In a statement, the Supreme Court said it works with the justices and their staff to ensure they are “complying with judicial ethics guidance for such visits.”
“When (Sotomayor) is invited to participate in a book program, Chambers staff recommends the number of books (for an organization to order) based on the size of the audience so as not to disappoint attendees who may anticipate books being available at an event,” the court said.
The documents obtained by AP show that the justices’ conduct spans their conservative-liberal split. Besides book sales, appearances by the justices were used in hopes of raising money at schools, which often invited major contributors to the events. Justices also lent the allure of their high office to partisan activity.
In 2019, as Sotomayor traveled the country to promote her new children’s book, “Just Ask!,” library and community college officials in Portland, Oregon, jumped at the chance to host an event.
They put in long hours and accommodated the shifting requests of Sotomayor’s court staff. Then, as the public cost of hosting the event soared almost tenfold, a Sotomayor aide emailed with a different, urgent concern: She said the organizers did not buy enough copies of the justice’s book, which attendees had to purchase or have on hand in order to meet Sotomayor after her talk.

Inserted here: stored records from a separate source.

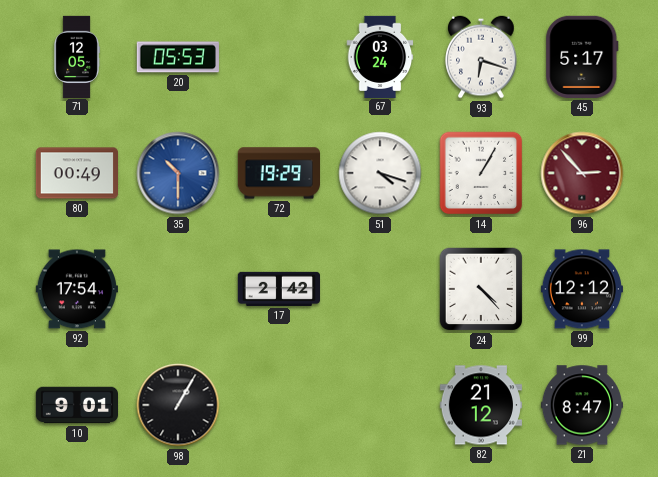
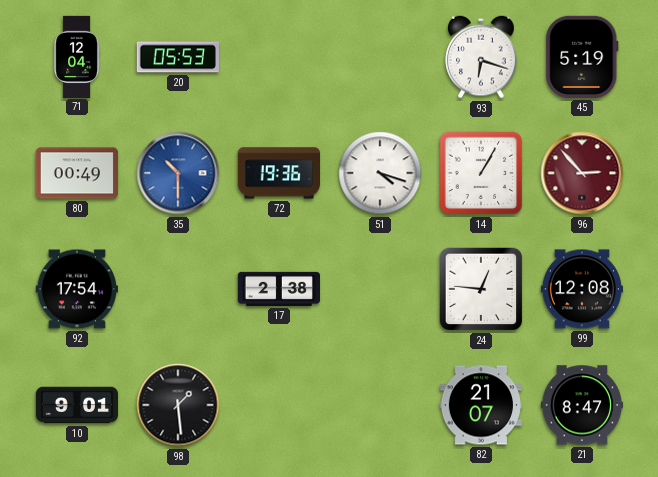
71: 12:05 -> 12:04
67: 03:24 -> none
45: 5:17 -> 5:19
72: 19:29 -> 19:36
17: 2:42 -> 2:38
24: 4:23 -> 12:46
99: 12:12 -> 12:08
98: 1:05 -> 1:29
82: 21:12 -> 21:07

“For an event with 1,000 people and they have to have a copy of Just Ask to get into the line, 250 books is definitely not enough,” the aide, Anh Le, wrote staffers at the Multnomah County Library. “Families purchase multiples and people will be upset if they are unable to get in line because the book required is sold out.”
It was not an isolated push. As Sotomayor prepared for commencement weekend at the University of California, Davis law school, her staff pitched officials there on buying copies of books in connection with the event. Before a visit to the University of Wisconsin, the staff suggested a book signing.
At Clemson University in South Carolina, school officials offered to buy 60 signed copies before a 2017 appearance; Sotomayor’s staff noted that most schools order around 400. Michigan State University asked Sotomayor to come to campus and in 2018 spent more than $100,000 on copies of her memoir, “My Beloved World,” to distribute to incoming first-year students. The books were shipped to the Supreme Court, where copies were taken to her chambers by court workers and signed by her before being sent to the school.
Sotomayor, whose annual salary this year is $285,400, is not alone in earning money by writing books. Such income is exempt from the court’s $30,000 restriction on outside yearly pay. But none of the justices has as forcefully leveraged publicly sponsored travel to boost book sales as has Sotomayor, according to emails and other records reviewed by the AP.
Such promotional efforts risk damaging the Supreme Court’s public standing further by placing an individual justice above the institution itself, said J. Michael Luttig, a former federal appeals court judge who has pushed for the justices to adopt a formal code of conduct.
“I have never believed that Supreme Court justices should write books to supplement their judicial incomes,” said Luttig, who was considered for the Supreme Court by President George W. Bush. “The potential for promotion of the individual justices over the Court at the reputational expense of the Court as an institution, as well as the appearance of such, is unavoidable.”
Yet another embarrassment for the highest court in the land. Thank you Thomas, Alito, and now Sotomayor!